Verizon introduces the newest Motorola Droid
IDG News Service - Verizon Wireless today introduced the newest Droid smartphone and the second from Motorola, but some Android fans may be disappointed to learn that it won't ship with the latest operating system or the newest Flash Player.
The Droid X will ship with Android 2.1, which will be updated to so-called Froyo, or Android 2.2, later. That means that it initially won't have Flash Player 10.1, the latest version of that software that became available this week for Android 2.2. Onlookers had hoped the Droid X would come with Android 2.2.
The phone will become available July 15 and will get Android 2.2 and Flash Player 10.1 later in the summer, Verizon said. It will retail for $199 after a $100 rebate.
The phone has a large 4.3-inch screen, bigger than most and matching the HTC HD2, a Windows Mobile phone. It will come with a Blockbuster application that lets users download full-length feature films and, because the phone has an HDMI port, watch the movies on other devices like TVs. Users will also be able to rent movies from Blockbuster to watch on the phone or other devices.
The phone has an 8-megapixel camera and can capture high-definition video. It has a 1Ghz processor and can accommodate as much as 40GB of memory, including expanded memory.

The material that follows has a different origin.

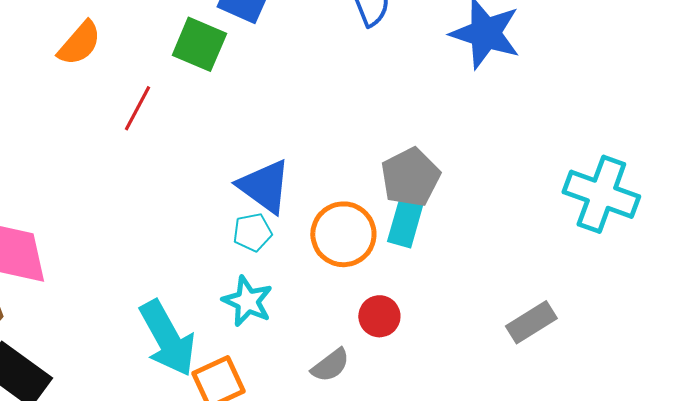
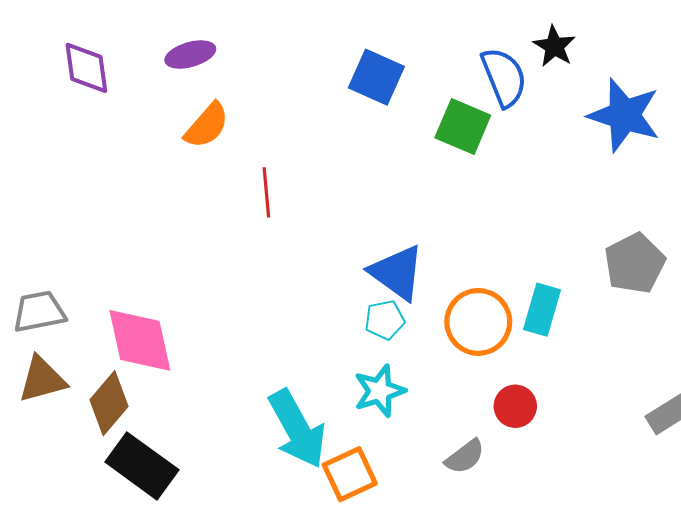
green square: (199, 44) -> (463, 127), moved
red line: (137, 108) -> (266, 192), turned -33
gray pentagon: (410, 177) -> (635, 263), moved
cyan star: (247, 301) -> (380, 391), turned 30

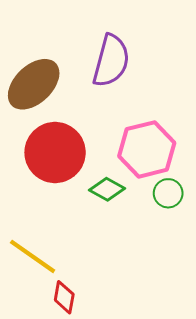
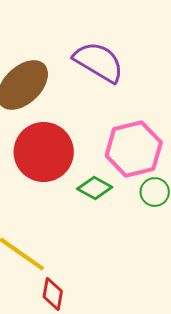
purple semicircle: (111, 61) -> (99, 62), turned -74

The Droid X doesn't come with a physical keyboard and will ship with Swype, software that offers a new way of typing on on-screen keyboards without having to lift up the finger.
Users will be required to sign up for a $29.99-per-month data plan for unlimited access. They can opt to pay an additional $20 a month for a hotspot service that lets other devices, like a PC, connect to the phone for Internet access. The hotspot service is limited to 2GB of data usage.
Any Verizon customer whose contract is up any time this year can buy the phone for the subsidized $199 price.
Speaking at the event to unveil the phone, Google's Andy Rubin, vice president of engineering, said that the company is now selling 160,000 Android-powered devices each day and that the Android Market has 65,000 third-party applications.
He also officially announced that today Google has open sourced Android 2.2, making it available for handset makers to use. The software has already been pushed out to some review units of the Nexus One phone.
Google CEO Eric Schmidt made a surprise appearance at the event, where he promoted the benefits of Google's back-end cloud applications on mobile phones. Behind phones like the Droid X are "massively parallel supercomputers that do the computations" for services like voice translation, he said. But he also said that it takes powerful hardware and networks to deliver the capabilities available in such a device.